> **WHAT IS REQUIRED**:
Could you transcribe the records below exactly, leaving out every picture?

> **INPUT RECORDS**:

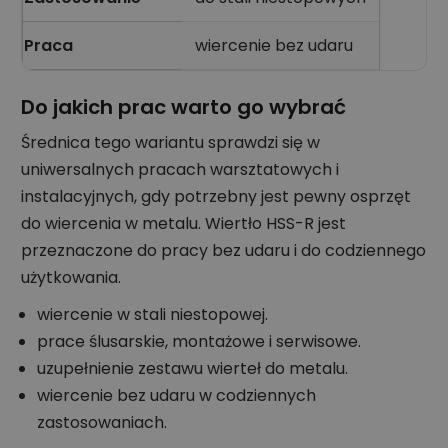
Praca
wiercenie bez udaru
Do jakich prac warto go wybrać
Średnica tego wariantu sprawdzi się w
uniwersalnych pracach warsztatowych i
instalacyjnych, gdy potrzebny jest pewny osprzęt
do wiercenia w metalu. Wiertło HSS-R jest
przeznaczone do pracy bez udaru i do codziennego
użytkowania.
wiercenie w stali niestopowej.
prace ślusarskie, montażowe i serwisowe.
uzupełnienie zestawu wierteł do metalu.
wiercenie bez udaru w codziennych
zastosowaniach.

> **PROBLEM SOLUTION**:
Praca
wiercenie bez udaru
Do jakich prac warto go wybrać
Średnica tego wariantu sprawdzi się w
uniwersalnych pracach warsztatowych i
instalacyjnych, gdy potrzebny jest pewny osprzęt
do wiercenia w metalu. Wiertło HSS-R jest
przeznaczone do pracy bez udaru i do codziennego
użytkowania.
wiercenie w stali niestopowej.
prace ślusarskie, montażowe i serwisowe.
uzupełnienie zestawu wierteł do metalu.
wiercenie bez udaru w codziennych
zastosowaniach.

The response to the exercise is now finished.